Team sports and regular exercise sessions at the gymnasium are part of life at Unbroken National Rehabilitation Center in Lviv. (Unbroken)

Their stories were profoundly moving. The doctors and staff described the staggering number of wounded civilians and soldiers who now rely on their care, and the young patients beside them showed what that care makes possible. Children — some walking into the room on new prosthetic legs — still adapting but smiling and determined (and making snarky jokes in the way that is universal for teenagers). Parents spoke of how vital it was not only to have access to prosthetics and rehabilitation, but also to counseling and peer support as families adjust to an unthinkable reality.

Direct Relief’s support for Ukraine includes funding the fitting of advanced prosthetics, training local specialists, and expanding mental health programs for refugees in partnership with Ukrainian organizations.
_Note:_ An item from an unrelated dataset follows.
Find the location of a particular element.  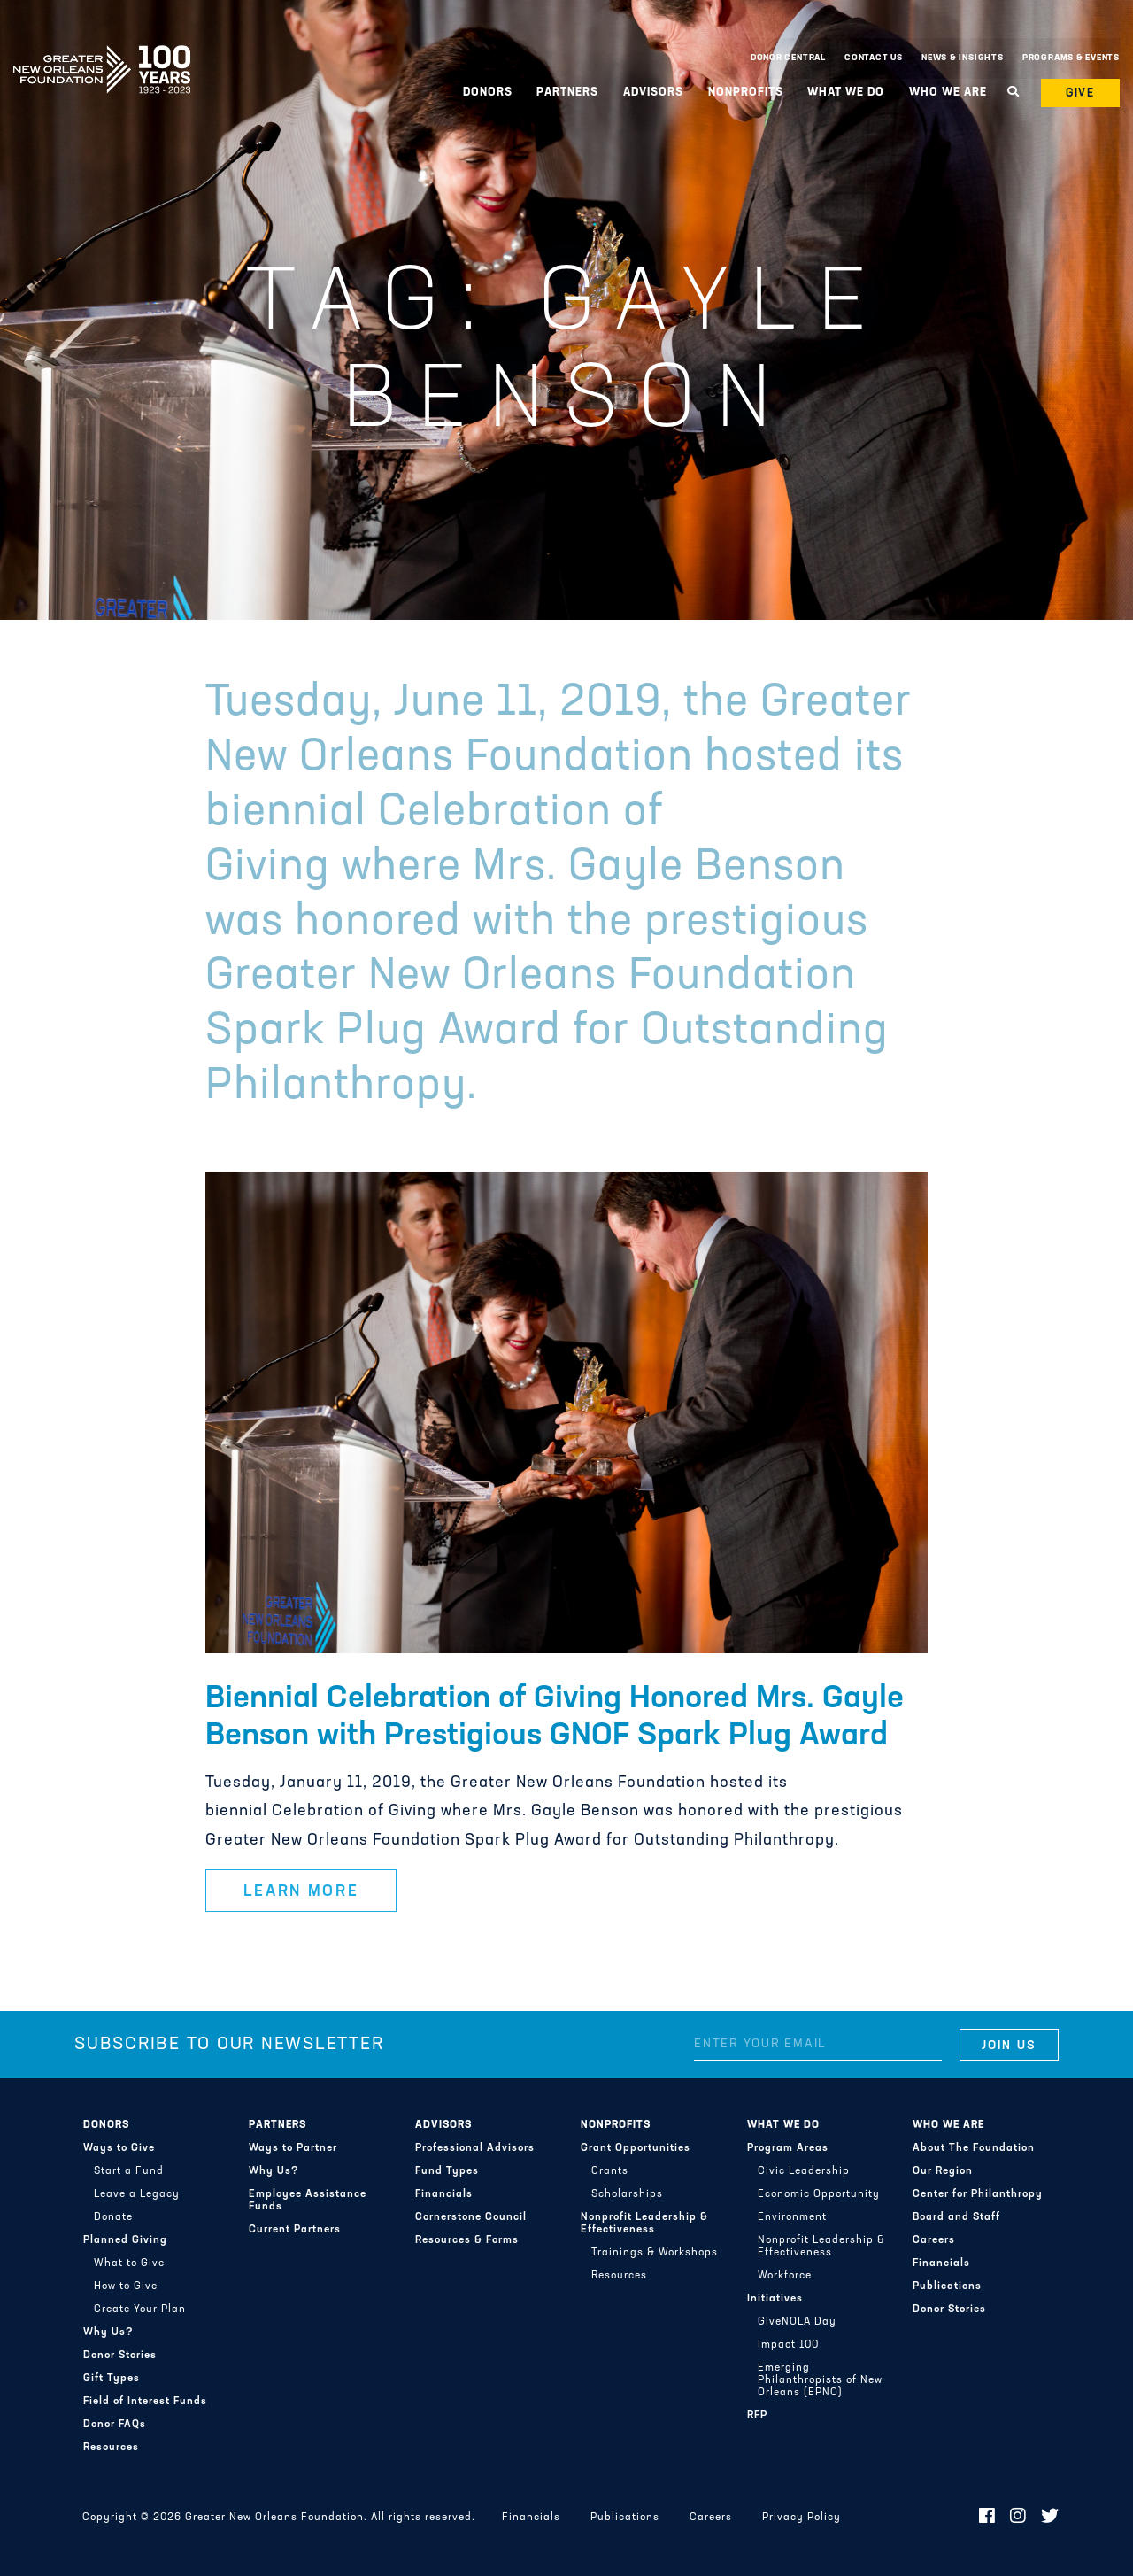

Direct Relief hosted Protez Foundation, joined by Dmytro Kushneruk, the Consul General of Ukraine in San Francisco. (Direct Relief photo)

Direct Relief has also provided wheelchairs and other mobility aids for injured first responders, delivered specialized transport vehicles to help children with cancer and other conditions reach care, supplied rare cystic fibrosis therapies to patients whose lives depend on them, and donated rheumatoid arthritis medicines that would otherwise be out of reach. This is in addition to ongoing deliveries of requested medications to health providers across the country.

In total, Direct Relief has provided more than 2,900 tons of medical aid, 440 million defined daily doses of medication, $55 million in financial assistance, and $2 billion in material aid for Ukraine since the war began.

But it’s not the scale that stays with me. It’s the people. The experiences they shared—patients walking again, parents navigating unimaginable trauma, doctors and prosthetists carrying the weight—carried me back to Kampala, Uganda. Different places, different circumstances, but a universal truth: health, invisible in its presence but overwhelming in its absence, is the foundation for everything.